The Ceasefire Begins
When the Marines began encircling Fallujah the Belmont Club remarked that the the last historical parallel was the the showdown between Blackjack Pershing and the Moros at Bud Bagsak. That analogy may be appropriate in more ways than one. One overlooked aspect of Pershing's Bud Bagsak campaign was that it included the Philippine Scouts, a unit consisting of both Filipinos and Americans in the engagement. If one looks at this painting commemorating Bud Bagsak (ironically available from the an Islamic terrorist website) one will see the depiction of a Filipino Scout in khaki bayonet fighting a kris-wielding Jihadi beside an American who fires his .45 automatic in one of its first combat employments.
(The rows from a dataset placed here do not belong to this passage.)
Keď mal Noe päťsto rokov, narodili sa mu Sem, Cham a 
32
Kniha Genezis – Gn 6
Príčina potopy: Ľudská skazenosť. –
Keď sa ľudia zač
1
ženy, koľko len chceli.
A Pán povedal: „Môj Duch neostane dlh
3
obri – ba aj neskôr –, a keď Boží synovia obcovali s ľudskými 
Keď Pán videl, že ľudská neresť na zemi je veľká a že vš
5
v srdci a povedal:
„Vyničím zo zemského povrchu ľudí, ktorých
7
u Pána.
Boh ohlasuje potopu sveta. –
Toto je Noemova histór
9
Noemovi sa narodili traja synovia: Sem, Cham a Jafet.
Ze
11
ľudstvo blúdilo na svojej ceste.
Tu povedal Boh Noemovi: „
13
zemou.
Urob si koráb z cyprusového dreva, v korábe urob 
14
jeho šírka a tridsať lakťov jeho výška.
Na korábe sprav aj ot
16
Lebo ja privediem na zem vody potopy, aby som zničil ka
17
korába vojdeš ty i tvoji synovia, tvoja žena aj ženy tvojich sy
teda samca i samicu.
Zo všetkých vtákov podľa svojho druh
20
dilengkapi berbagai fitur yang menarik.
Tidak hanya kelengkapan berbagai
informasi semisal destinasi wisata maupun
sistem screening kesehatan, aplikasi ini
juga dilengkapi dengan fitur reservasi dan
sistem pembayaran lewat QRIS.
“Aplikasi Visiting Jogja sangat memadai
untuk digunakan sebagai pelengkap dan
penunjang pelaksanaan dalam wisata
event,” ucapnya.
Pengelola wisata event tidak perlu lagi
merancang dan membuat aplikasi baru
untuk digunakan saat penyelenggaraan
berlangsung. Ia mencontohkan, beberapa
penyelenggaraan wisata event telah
Those with a taste for history will recall that Scouts, whose motto was "Anywhere, Anytime" would go on to win the Medal of Honor against the Moros and the formation would fight alongside US divisions in Bataan, where they held out against the Imperial Japanese Army for nearly six months when pure British formations in Malaya collapsed in weeks. Three would win the Medal of Honor there, including Jose Calugas.
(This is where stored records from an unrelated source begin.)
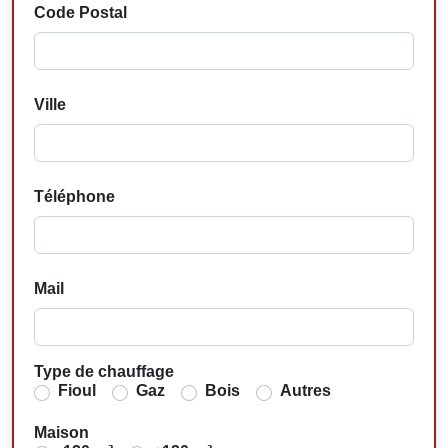
Code Postal
Ville
Téléphone
Mail
Type de chauffage
Fioul
Gaz
Bois
Autres
Maison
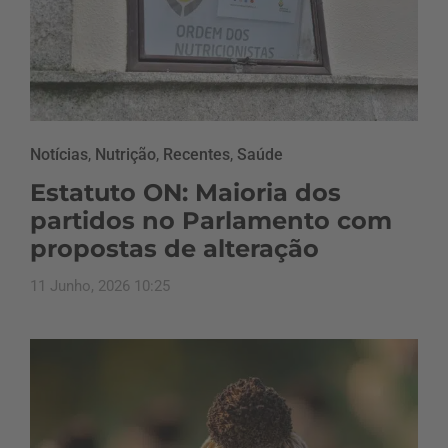
Notícias
,
Nutrição
,
Recentes
,
Saúde
Estatuto ON: Maioria dos
partidos no Parlamento com
propostas de alteração
11 Junho, 2026 10:25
The Boston Globe is reporting that US Marines will begin joint patrols with Iraqis in Fallujah as part of a new ceasefire attempt in that city. More likely, it will be the first instance of US and Iraqi troops going into combat together.
FALLUJAH, Iraq -- As US officials grappled with whether to attack this insurgent stronghold, US and Iraqi negotiations announced yesterday that US Marines will start joint patrols with Iraqi police and civil defense forces in Fallujah on Tuesday morning. ... After Tuesday, anyone carrying a weapon openly ''will be considered hostile and will be dealt with accordingly," Ambassador Richard Jones, the second-highest US civilian official in Iraq, said after the negotiations at the Marine base here.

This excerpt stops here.